Así, apunta, "los acuerdos no podrán ser muy ambiciosos, ni en la determinación de las empresas afectadas (sectores, tamaños) ni en el importe del tipo mínimo que se fije. Pero, en todo caso, será un avance con respecto a la situación actual".
Por último, López Laborda rechaza que pueda hablarse de un intento de "armonización global" del Impuesto de Sociedades, aunque sí considera que "las propuestas en las que está trabajando la OCDE a instancias del G20 pueden tener efectos de largo alcance". Entre otras causas, añade, porque "los países más grandes han estado desde el principio detrás de los trabajos de la OCDE, en especial, Francia y Alemania, y ahora tienen más interés que nunca en que salgan adelante, porque les pueden proporcionar ingresos adicionales que precisan para hacer frente a las consecuencias económicas y sociales de la pandemia".
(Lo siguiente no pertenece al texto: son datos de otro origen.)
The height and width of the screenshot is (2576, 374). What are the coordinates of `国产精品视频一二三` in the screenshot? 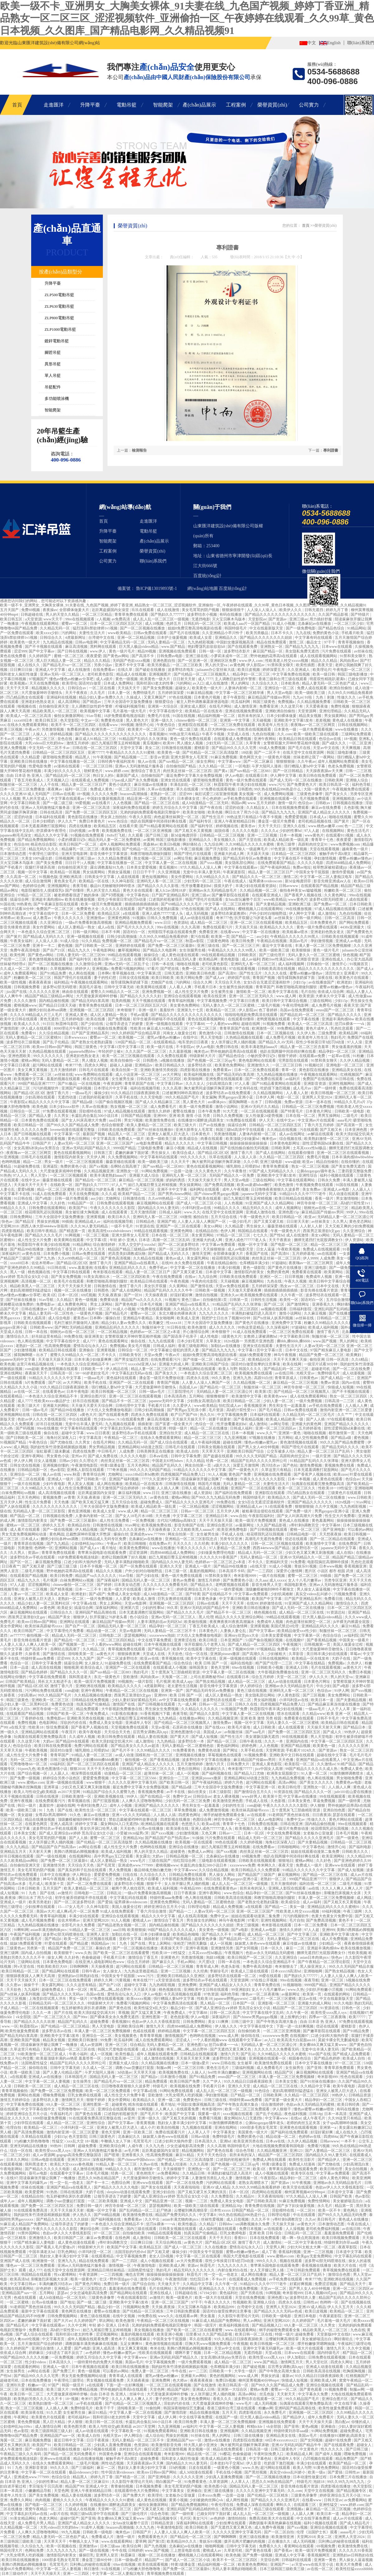 It's located at (131, 757).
Por su parte, Íñigo Macías, responsable de Investigaciones de Oxfam-Intermon, calificó de "decepcionante e incluso absurdo que el G-7 declare que esto es una ‘transformación integral’ del sistema fiscal internacional", ya que "un mínimo global del 15% se queda corto, no marcará ese punto de inflexión para acabar con el uso abusivo de los paraísos fiscales ni en la competencia fiscal".
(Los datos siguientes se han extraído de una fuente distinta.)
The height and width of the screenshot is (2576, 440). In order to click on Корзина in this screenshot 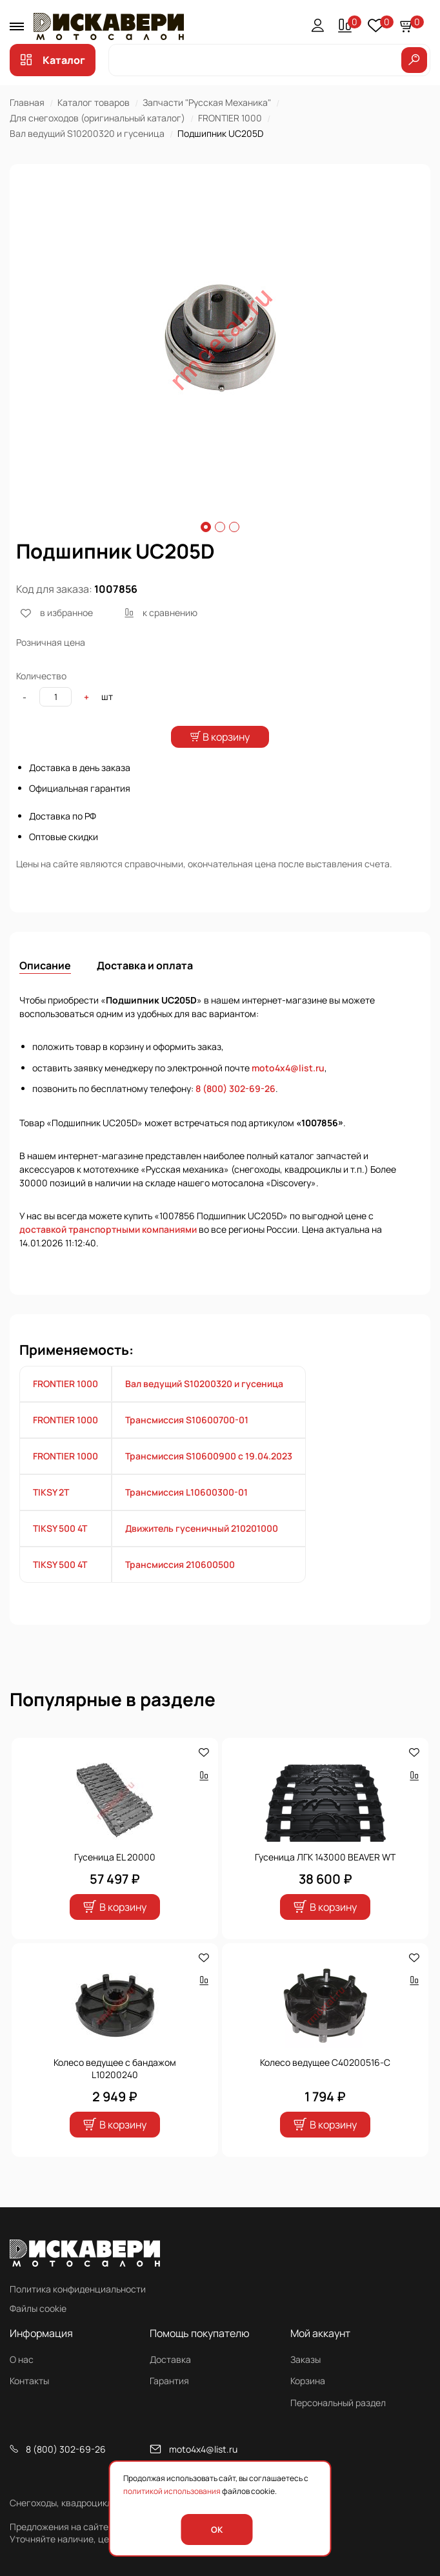, I will do `click(307, 2381)`.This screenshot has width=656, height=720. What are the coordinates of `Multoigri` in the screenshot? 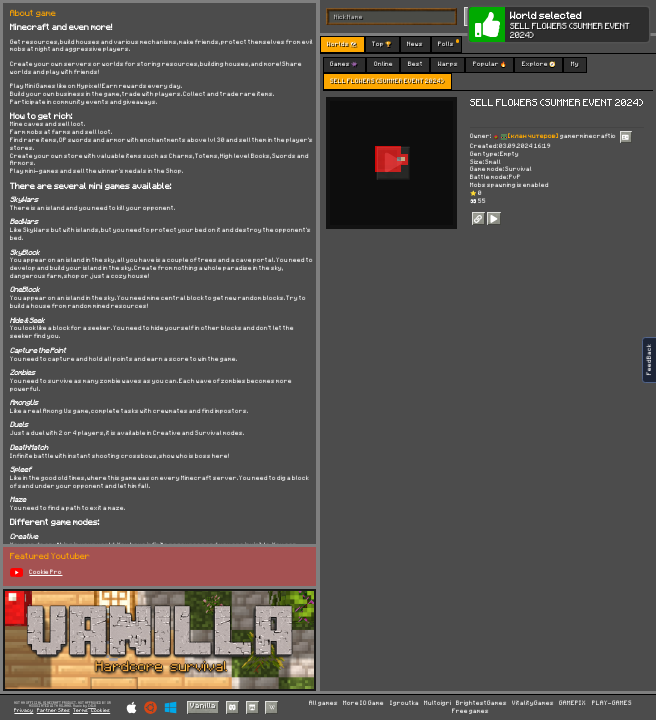 It's located at (437, 703).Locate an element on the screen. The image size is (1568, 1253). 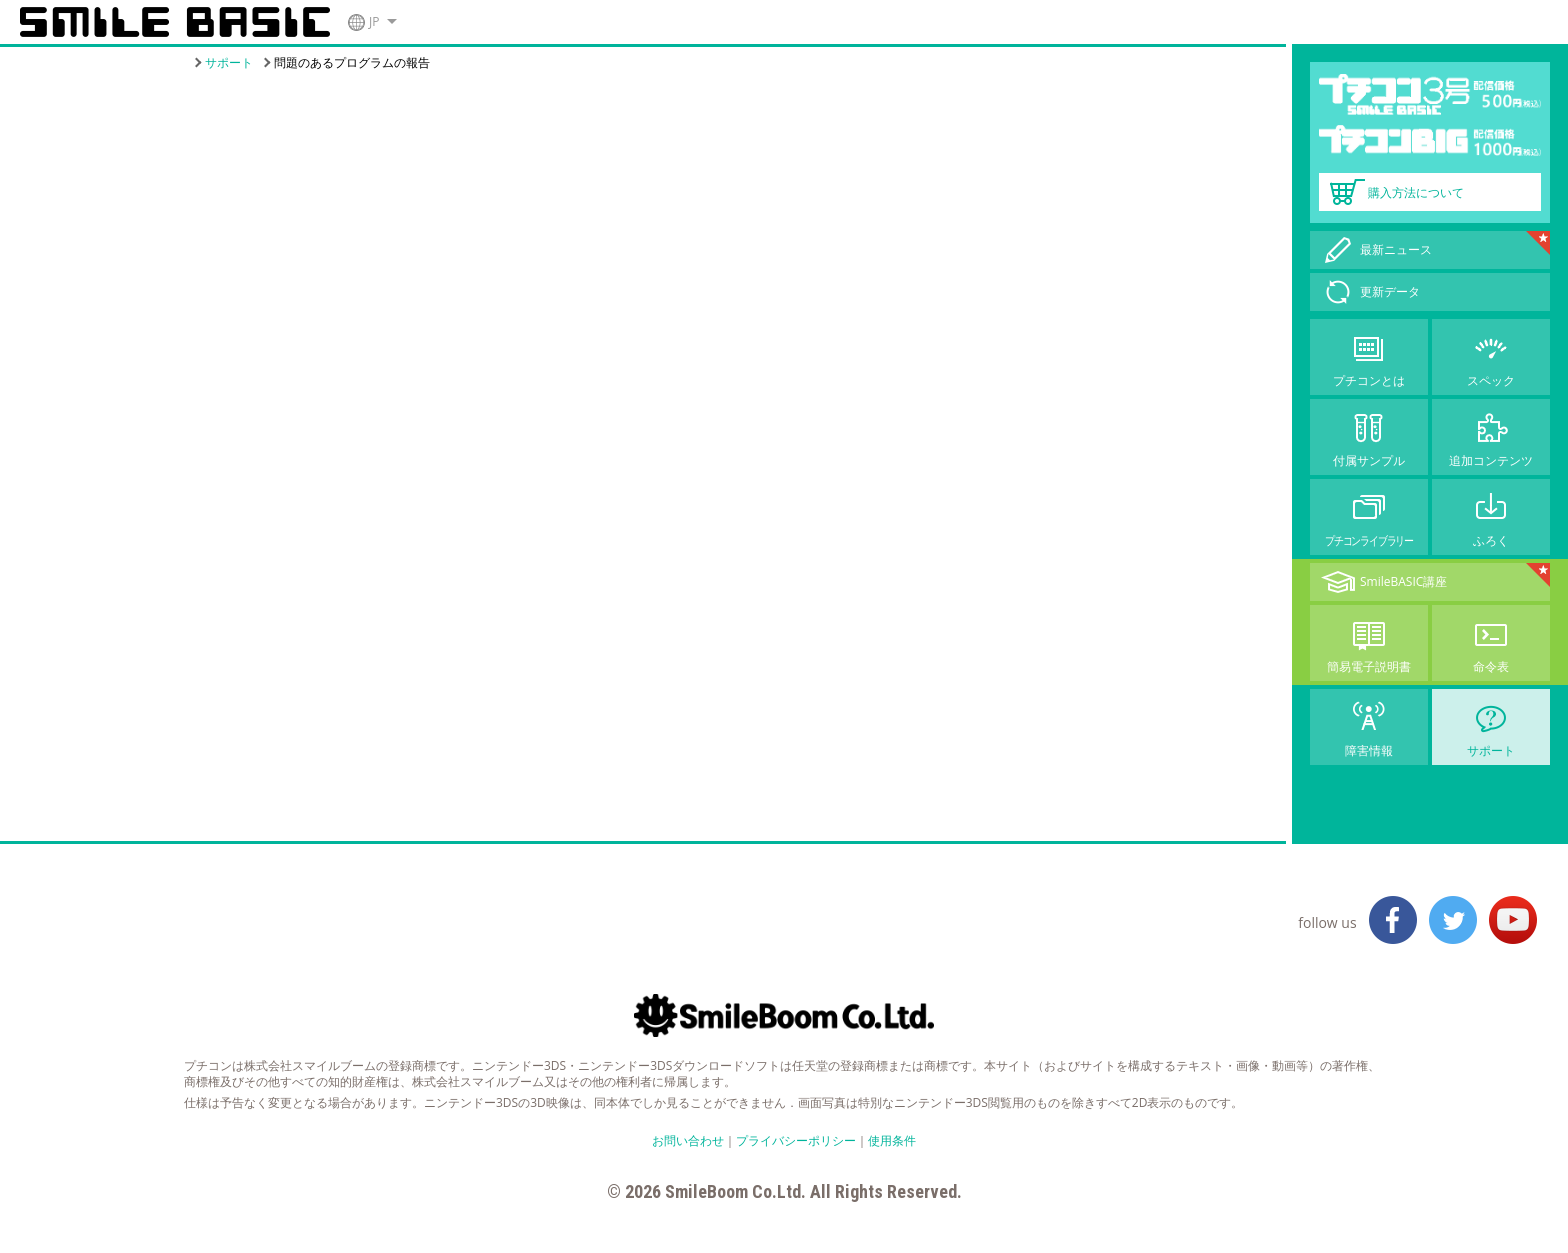
使用条件 is located at coordinates (892, 1140).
"Nos hubiera gustado poder reconocer que este era el gran momento histórico de la reforma del sistema fiscal impulsado por las grandes economías del mundo para que las grandes corporaciones lleguen a pagar los impuestos que les corresponde donde les corresponde", anotó, pero "con este 15% en realidad no hacen más que alinearse con los paraísos fiscales como Irlanda, Suiza o Singapur. El listón queda tan bajo que casi te tropiezas con él y cualquier gran empresa se lo saltará".